• [SUPPLIED DATA]

================

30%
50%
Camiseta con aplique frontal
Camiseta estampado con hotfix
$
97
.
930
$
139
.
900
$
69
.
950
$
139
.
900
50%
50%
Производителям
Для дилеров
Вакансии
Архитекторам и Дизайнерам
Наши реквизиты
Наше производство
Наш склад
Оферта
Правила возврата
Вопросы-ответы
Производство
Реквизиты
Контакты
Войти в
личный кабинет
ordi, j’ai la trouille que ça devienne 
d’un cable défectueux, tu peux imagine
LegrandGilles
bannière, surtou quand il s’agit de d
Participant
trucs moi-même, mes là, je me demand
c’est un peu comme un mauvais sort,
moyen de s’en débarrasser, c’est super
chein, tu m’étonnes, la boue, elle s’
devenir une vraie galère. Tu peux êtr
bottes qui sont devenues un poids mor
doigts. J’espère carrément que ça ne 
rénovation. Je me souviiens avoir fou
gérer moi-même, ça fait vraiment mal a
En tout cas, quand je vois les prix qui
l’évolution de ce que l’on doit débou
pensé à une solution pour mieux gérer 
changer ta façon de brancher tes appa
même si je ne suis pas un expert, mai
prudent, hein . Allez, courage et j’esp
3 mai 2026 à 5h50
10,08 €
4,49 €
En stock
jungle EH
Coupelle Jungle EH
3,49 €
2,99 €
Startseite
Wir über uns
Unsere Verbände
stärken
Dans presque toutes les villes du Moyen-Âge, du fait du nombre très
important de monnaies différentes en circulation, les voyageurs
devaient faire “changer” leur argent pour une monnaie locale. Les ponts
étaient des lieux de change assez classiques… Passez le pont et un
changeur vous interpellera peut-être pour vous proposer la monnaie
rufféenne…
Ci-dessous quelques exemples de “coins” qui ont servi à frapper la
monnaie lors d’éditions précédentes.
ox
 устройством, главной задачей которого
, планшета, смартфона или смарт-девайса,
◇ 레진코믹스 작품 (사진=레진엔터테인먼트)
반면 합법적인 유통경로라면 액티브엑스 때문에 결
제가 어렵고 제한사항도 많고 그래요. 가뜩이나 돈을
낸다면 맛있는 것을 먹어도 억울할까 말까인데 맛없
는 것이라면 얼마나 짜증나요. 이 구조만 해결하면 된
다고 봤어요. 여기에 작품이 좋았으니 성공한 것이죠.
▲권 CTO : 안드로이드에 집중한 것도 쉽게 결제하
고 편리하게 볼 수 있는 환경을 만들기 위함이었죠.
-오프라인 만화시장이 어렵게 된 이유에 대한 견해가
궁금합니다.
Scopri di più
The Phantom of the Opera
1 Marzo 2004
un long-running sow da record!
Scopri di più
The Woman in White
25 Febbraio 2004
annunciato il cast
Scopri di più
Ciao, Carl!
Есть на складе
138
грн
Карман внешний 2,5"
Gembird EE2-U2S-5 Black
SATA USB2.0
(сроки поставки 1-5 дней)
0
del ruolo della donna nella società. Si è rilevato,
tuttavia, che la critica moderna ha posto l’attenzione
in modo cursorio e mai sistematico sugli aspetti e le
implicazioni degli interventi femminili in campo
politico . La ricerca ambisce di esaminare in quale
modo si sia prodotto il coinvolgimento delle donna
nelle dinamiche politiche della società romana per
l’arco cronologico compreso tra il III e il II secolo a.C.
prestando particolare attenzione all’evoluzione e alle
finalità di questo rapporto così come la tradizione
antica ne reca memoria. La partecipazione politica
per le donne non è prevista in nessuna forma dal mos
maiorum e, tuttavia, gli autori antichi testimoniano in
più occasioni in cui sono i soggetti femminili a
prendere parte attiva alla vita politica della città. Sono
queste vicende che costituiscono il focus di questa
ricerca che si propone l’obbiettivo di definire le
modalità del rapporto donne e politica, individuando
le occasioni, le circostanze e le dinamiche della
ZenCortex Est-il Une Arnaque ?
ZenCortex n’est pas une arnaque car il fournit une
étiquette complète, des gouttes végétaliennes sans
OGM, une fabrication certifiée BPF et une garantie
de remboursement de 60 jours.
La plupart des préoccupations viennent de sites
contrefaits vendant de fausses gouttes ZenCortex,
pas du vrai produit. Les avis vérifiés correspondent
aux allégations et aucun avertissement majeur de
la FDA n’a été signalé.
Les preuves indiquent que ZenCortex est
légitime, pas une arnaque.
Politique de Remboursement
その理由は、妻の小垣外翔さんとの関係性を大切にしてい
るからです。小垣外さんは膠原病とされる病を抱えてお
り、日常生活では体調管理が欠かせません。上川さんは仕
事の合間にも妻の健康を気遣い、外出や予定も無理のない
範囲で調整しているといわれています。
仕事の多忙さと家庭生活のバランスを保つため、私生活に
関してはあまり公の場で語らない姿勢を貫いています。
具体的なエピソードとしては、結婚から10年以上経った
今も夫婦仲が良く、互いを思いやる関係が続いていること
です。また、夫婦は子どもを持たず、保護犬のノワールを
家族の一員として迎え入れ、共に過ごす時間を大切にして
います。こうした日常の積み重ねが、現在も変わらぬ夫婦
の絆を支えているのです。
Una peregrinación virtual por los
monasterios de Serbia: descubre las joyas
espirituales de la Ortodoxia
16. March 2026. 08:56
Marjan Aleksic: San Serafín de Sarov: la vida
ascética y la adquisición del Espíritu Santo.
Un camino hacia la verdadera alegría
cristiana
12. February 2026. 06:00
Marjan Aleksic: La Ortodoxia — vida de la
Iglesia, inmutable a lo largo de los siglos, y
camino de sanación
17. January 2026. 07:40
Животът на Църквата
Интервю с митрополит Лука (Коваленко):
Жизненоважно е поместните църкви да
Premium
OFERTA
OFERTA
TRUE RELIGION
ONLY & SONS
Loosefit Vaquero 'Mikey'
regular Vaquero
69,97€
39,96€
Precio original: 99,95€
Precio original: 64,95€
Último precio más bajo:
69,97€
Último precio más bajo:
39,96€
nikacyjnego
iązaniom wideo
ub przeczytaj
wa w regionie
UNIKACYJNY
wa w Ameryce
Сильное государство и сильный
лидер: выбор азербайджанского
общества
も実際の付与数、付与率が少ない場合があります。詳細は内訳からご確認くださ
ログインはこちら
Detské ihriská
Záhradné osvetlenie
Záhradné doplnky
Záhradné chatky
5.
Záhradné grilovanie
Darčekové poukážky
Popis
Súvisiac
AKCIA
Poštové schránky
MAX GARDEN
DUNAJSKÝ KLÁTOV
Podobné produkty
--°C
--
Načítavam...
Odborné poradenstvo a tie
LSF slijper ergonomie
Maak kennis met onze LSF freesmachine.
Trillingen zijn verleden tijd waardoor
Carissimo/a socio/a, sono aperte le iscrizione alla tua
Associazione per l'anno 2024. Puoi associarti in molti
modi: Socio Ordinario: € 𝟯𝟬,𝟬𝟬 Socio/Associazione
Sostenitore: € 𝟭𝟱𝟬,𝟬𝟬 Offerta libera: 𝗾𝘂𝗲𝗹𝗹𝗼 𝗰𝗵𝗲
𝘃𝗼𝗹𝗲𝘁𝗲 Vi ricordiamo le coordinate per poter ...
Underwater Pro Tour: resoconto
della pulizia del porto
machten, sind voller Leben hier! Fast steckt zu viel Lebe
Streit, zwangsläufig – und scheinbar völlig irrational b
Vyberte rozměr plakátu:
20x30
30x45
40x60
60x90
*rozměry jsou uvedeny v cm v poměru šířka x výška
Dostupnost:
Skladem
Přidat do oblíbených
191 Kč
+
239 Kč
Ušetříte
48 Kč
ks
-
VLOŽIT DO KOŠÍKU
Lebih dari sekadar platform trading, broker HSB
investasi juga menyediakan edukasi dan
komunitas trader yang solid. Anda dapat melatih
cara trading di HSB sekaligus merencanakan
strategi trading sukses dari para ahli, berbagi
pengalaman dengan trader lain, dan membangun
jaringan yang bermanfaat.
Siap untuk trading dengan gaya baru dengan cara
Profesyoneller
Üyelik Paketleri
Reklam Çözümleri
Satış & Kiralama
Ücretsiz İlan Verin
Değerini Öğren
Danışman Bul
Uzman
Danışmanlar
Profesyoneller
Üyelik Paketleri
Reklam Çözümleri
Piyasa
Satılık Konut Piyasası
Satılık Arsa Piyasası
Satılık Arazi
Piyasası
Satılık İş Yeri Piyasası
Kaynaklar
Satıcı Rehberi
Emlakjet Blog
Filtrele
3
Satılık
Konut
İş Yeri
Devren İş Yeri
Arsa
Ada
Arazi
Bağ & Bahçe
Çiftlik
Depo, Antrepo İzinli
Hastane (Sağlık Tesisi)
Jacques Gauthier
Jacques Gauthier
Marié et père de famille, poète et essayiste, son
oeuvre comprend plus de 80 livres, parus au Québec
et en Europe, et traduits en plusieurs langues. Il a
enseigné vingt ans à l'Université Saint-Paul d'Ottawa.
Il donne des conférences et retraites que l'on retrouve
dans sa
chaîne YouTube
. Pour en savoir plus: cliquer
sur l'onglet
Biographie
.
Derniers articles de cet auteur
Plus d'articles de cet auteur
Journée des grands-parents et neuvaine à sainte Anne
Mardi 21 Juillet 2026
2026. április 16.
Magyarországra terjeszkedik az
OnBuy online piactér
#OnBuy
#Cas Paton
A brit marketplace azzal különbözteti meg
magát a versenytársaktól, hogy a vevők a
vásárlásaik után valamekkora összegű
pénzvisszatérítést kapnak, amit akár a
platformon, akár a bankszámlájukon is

================

• [TASK ITEM] Count how many lines in the material above hold the word "donne", then write the number and nothing more.

• [ANSWER SECTION] 3